Dr. Irvine’s model system has a broad range of applications. The ability to pattern commercially available proteins into discrete regions while retaining activity provides a patterning strategy immediately applicable to a broad range of available protein ligands. Additionally, the assembly of T-cell synapses can be modulated simply by altering the organization of stimulating molecules. This has ramifications for the priming of an improved immune response that could be valuable for enhancing immunotherapies.

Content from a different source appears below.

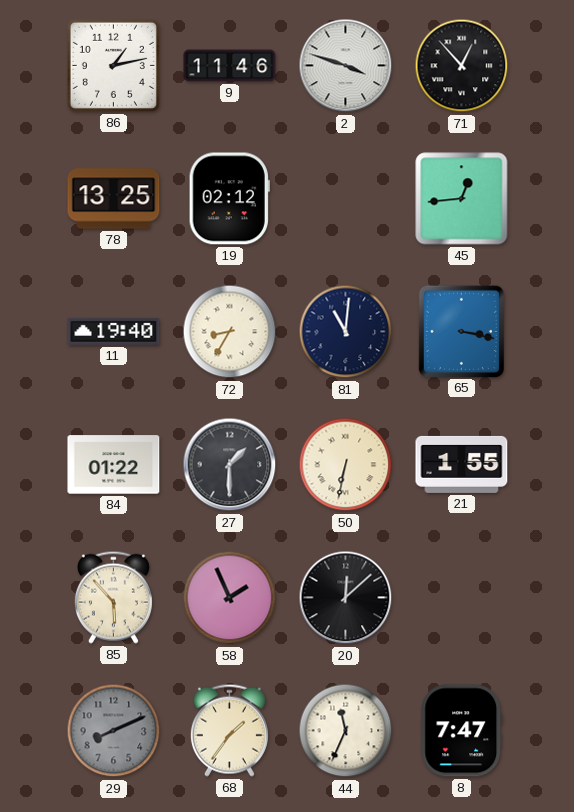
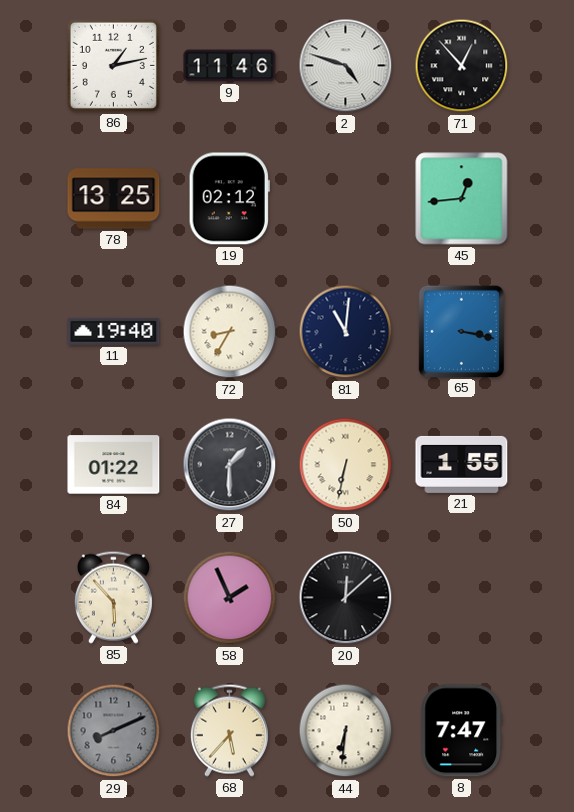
2: 3:48 -> 4:48
68: 1:36 -> 5:37
44: 11:34 -> 6:31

Researchers in a consortium initiated by Pfizer are utilizing a systems biology approach to target identification in type 2 diabetes. The company has established a large-scale research consortium to study signal transduction in insulin-sensitive and insulin-resistant cells.
There are two ultimate goals, according to collaborator Frank Doyle, Ph.D., professor of chemical engineering and associate director of the University of California-Santa Barbara (UCSB)-MIT-Caltech Institute for Collaborative Biotechnology. “First, to create detailed knowledge of the biological networks underlying insulin signaling and glucose uptake, and second, to use this knowledge to identify novel targets for intervention.”
Researchers at four universities (UCSB, Caltech, MIT, and the University of Massachusetts) and Entelos, a physiological modeling company, are collaborating on the project. “We are bringing in an array of modeling capabilities (e.g., deterministic and stochastic) to this problem,” Dr. Doyle reported.
The driving force behind the effort stems from the problem that most of the type 2 diabetes medicines do not meet the needs of many patients. Nearly 60% of patients do not respond to current therapeutics.
Initially, biological data will be collected using time-resolved phosphoproteomics and gene expression, combined with chemical genetics and reverse engineering of transcription-factor binding events. Mathematical models of signaling events will help determine which targets can be modulated to best restore insulin sensitivity.
The strength of the project, according to Dr. Doyle is that, “No single lab can perform all of the work required to accomplish these goals, hence a collaborative endeavor is required to bring expertise from proteomics, transcriptomics, biophysical modeling, etc. together to solve the problem.”
The burgeoning field of systems biology is still seeking to establish itself as a viable tool. The challenge will be to prove this predictive modeling and simulation approach can accurately interpret complex data and translate those insights into therapeutics.